(Beginning of Provided records)

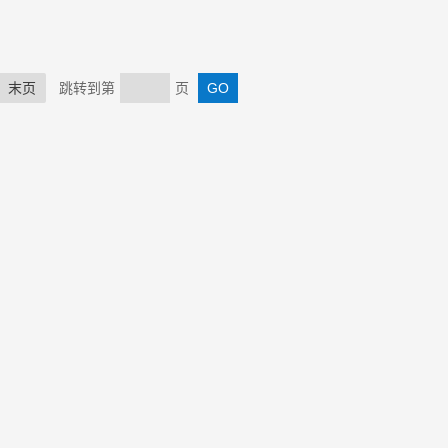
末页
跳转到第
页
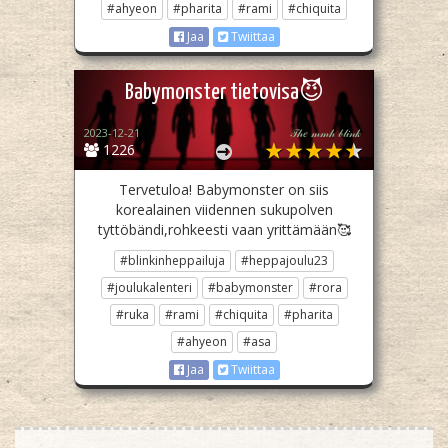
#ahyeon
#pharita
#rami
#chiquita
Jaa
Twiittaa
Babymonster tietovisa😈
2023-12-21
𝒯𝒽𝑒 𝓂𝓂𝒽 𝒷𝓁𝒾𝓃𝓀
1226
Tervetuloa! Babymonster on siis
korealainen viidennen sukupolven
tyttöbändi,rohkeesti vaan yrittämään🥰
#blinkinheppailuja
#heppajoulu23
#joulukalenteri
#babymonster
#rora
#ruka
#rami
#chiquita
#pharita
#ahyeon
#asa
Jaa
Twiittaa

(End of Provided records)

### Work required
Everything in the records must be transcribed exactly, except the pictures, which are left out.

### Output of the task
末页
跳转到第
页
#ahyeon
#pharita
#rami
#chiquita
Jaa
Twiittaa
Babymonster tietovisa😈
2023-12-21
𝒯𝒽𝑒 𝓂𝓂𝒽 𝒷𝓁𝒾𝓃𝓀
1226
Tervetuloa! Babymonster on siis
korealainen viidennen sukupolven
tyttöbändi,rohkeesti vaan yrittämään🥰
#blinkinheppailuja
#heppajoulu23
#joulukalenteri
#babymonster
#rora
#ruka
#rami
#chiquita
#pharita
#ahyeon
#asa
Jaa
Twiittaa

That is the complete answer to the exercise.